Crypto Rey en las Sombras: Satoshi se Ubica entre los 10 Individuos más Ricos

$119 mil millones y aumentando: el misterioso fundador de Bitcoin asciende en la escalera de la riqueza
El escurridizo creador de Bitcoin, la mente aún anónima detrás de la moneda digital descentralizada, ha aterrizado oficialmente en el puesto número 10 entre los más ricos del mundo. A medida que BTC se negoció entre $108,675 y $109,188 durante la última hora, la reserva de Satoshi Nakamoto de 1,09 millones de BTC ahora tiene un precio superior a $119 mil millones. Si se supone que Nakamoto está vivo y aún controla las monedas, ese fondo fiduciario los coloca justo detrás del magnate de la moda español Amancio Ortega.

Se estima que la fortuna de Ortega ronda los $124 mil millones. Mientras tanto, Nakamoto supera al exjefe de Microsoft Steve Ballmer, quien posee $118 mil millones. El fundador seudónimo de Bitcoin ha ocupado el puesto número 10 durante unos tres días, gracias a que el precio de BTC se ha mantenido entre $108,500 y $110,500 durante ese período. Si Bitcoin sigue su ascenso, Nakamoto podría estar a tiro de piedra de la cima. Muchos fanáticos de Bitcoin piensan que ese resultado es inevitable.

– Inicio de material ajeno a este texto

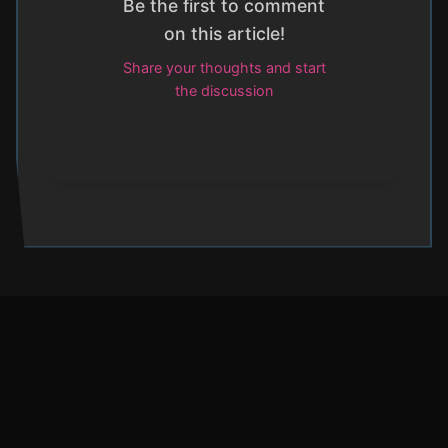
Be the first to comment
on this article!
Share your thoughts and start
the discussion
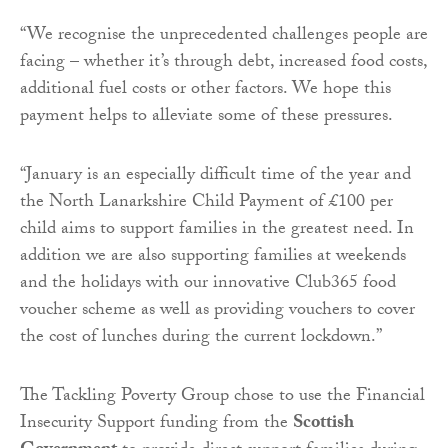
“We recognise the unprecedented challenges people are
facing – whether it’s through debt, increased food costs,
additional fuel costs or other factors. We hope this
payment helps to alleviate some of these pressures.
“January is an especially difficult time of the year and
the North Lanarkshire Child Payment of £100 per
child aims to support families in the greatest need. In
addition we are also supporting families at weekends
and the holidays with our innovative Club365 food
voucher scheme as well as providing vouchers to cover
the cost of lunches during the current lockdown.”
The Tackling Poverty Group chose to use the Financial
Insecurity Support funding from the
Scottish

Para entrar en el top cinco y superar la fortuna de $178 mil millones de Bernard Arnault, bitcoin necesitaría alcanzar al menos $162,409 por moneda. Para sacar al CEO de Meta Mark Zuckerberg de la posición número 2—que actualmente se sitúa en $216 mil millones, según Forbes—BTC tendría que llegar a $197,080. Pero escalar aún más sería necesario para destronar a Elon Musk.
La fortuna neta de Musk se estima actualmente en $342 mil millones. Para que Nakamoto iguale eso, Bitcoin tendría que elevarse por encima de $313,761 por moneda. Naturalmente, todo esto supone que la riqueza de Arnault, Zuckerberg y Musk permanece estática, lo cual, en realidad, rara vez ocurre. Si bien la fortuna de Nakamoto puede que nunca sea reclamada, movida o incluso reconocida públicamente, su presencia silenciosa continúa proyectando una larga sombra sobre la élite financiera. Es un punto de referencia fantasmal vinculado a la trayectoria indomable de Bitcoin.
Ya sea que Nakamoto permanezca entre nosotros o no, su creación está indiscutiblemente reescribiendo los paradigmas de riqueza global. El camino de anonimato a supremacía hipotética refleja cómo los activos digitales están redefiniendo de manera silenciosa las filas de los más ricos del mundo—un bloque a la vez.